▸ WORK TO COMPLETE: Set down the data below in full, exactly as it reads, but without the pictures.
===== INPUT DATA =====
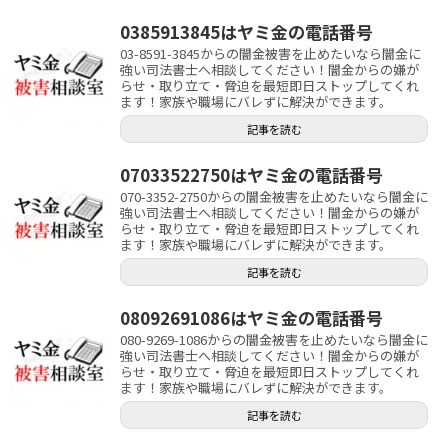
0385913845はヤミ金の電話番号
03-8591-3845からの闇金被害を止めたいなら闇金に
強い司法書士へ相談してください！闇金からの嫌が
らせ・取り立て・脅迫を最短即日ストップしてくれ
ます！家族や職場にバレずに解決ができます。
記事を読む
07033522750はヤミ金の電話番号
070-3352-2750からの闇金被害を止めたいなら闇金に
強い司法書士へ相談してください！闇金からの嫌が
らせ・取り立て・脅迫を最短即日ストップしてくれ
ます！家族や職場にバレずに解決ができます。
記事を読む
08092691086はヤミ金の電話番号
080-9269-1086からの闇金被害を止めたいなら闇金に
強い司法書士へ相談してください！闇金からの嫌が
らせ・取り立て・脅迫を最短即日ストップしてくれ
ます！家族や職場にバレずに解決ができます。
記事を読む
=====
▸ TASK SOLUTION:
0385913845はヤミ金の電話番号
03-8591-3845からの闇金被害を止めたいなら闇金に
強い司法書士へ相談してください！闇金からの嫌が
らせ・取り立て・脅迫を最短即日ストップしてくれ
ます！家族や職場にバレずに解決ができます。
記事を読む
07033522750はヤミ金の電話番号
070-3352-2750からの闇金被害を止めたいなら闇金に
強い司法書士へ相談してください！闇金からの嫌が
らせ・取り立て・脅迫を最短即日ストップしてくれ
ます！家族や職場にバレずに解決ができます。
記事を読む
08092691086はヤミ金の電話番号
080-9269-1086からの闇金被害を止めたいなら闇金に
強い司法書士へ相談してください！闇金からの嫌が
らせ・取り立て・脅迫を最短即日ストップしてくれ
ます！家族や職場にバレずに解決ができます。
記事を読む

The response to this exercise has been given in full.